Of course, every project has its own emotional attachment, but this series is particularly memorable because it was the first project on which I was the PM. Also, until then I had always been in charge of overseas projects, but this was my first domestic TV series. When you have a client abroad, there is a time difference and you have to wait for translations, but in Japan you can communicate with them in real time, so the pace is different and I had the feeling that my actions were reflected more directly in the work.

This series was also the first time I was able to witness the dubbing after the CG process was completed. Watching what happens to the videos we had completed and how they are completed was really impressive. It was a part of the project that I wouldn't have been able to experience in most overseas projects.

Also, I am not very good at English, so it was easier for me to catch the reactions of the viewers than in an overseas project, so I was more motivated!

Thank you to those who watched the show!

Is there anything you are into at the moment?

I play games all the time. Right now I'm playing Pikmin 4.

I'm almost finished with it, so I'm thinking of playing the new Mario game next...

What are your tips on making work fulfilling?

I am always trying to do my job in a way that makes everyone in the team as happy as possible.

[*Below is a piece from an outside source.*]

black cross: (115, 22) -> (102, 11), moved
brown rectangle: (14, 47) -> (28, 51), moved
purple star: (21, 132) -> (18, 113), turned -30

For example, in my role I often facilitate meetings, and try to create an atmosphere where everyone can speak up as much as possible.

If the atmosphere is tense, it is difficult to ask questions or seek advice, which leads to delays in finding out what the problems are.

Of course, sometimes it's necessary to just say what’s really on our minds [laughs], but I try to create a good team atmosphere so that we can end the day with a smile, both for myself and the team.

In order to do this, I have to have a balanced mind, so I try not to overdo it and use up 100% of my energy at work. No matter how busy I am, I make sure to have my personal time every day, even just 30 minutes in my case to play games!

Message to those interested in working in Polygon Pictures

One of the strengths of Polygon Pictures that I personally feel is the variety of projects. There are both international and domestic titles, and from TV series to game-related projects.

I tend to get bored easily [laughs], so being able to work on different types of projects each time suits me well. Of course there are people who want to do one thing all the time, and I think we have staff like that, but if you want to be involved in a variety of titles and projects with a wide range of people, both domestic and international, this is a good place to work.

— Have you acquired anything from your time here?

The ability to adapt and be flexible, I suppose...

Each project has completely different characteristics, so as I worked on different titles, I came to feel that I could take on anything!


Takashima’s History


After graduating from university, joined Polygon Pictures as a new graduate employee

Worked on Amazon original “Lost in Oz”

In charge of Netflix's “Transformers: War for Cybertron”

Worked as production manager on Fuji TV series “Estab Life”

Animated series for a major video streaming service (title yet to be released), which is currently in production!

One photo from the library

These are the doughnuts I'm into these days.

They look and taste great!

They're not exactly the same, but Polygon Pictures sometimes gives out free doughnuts (Doughnut Day), which I always look forward to.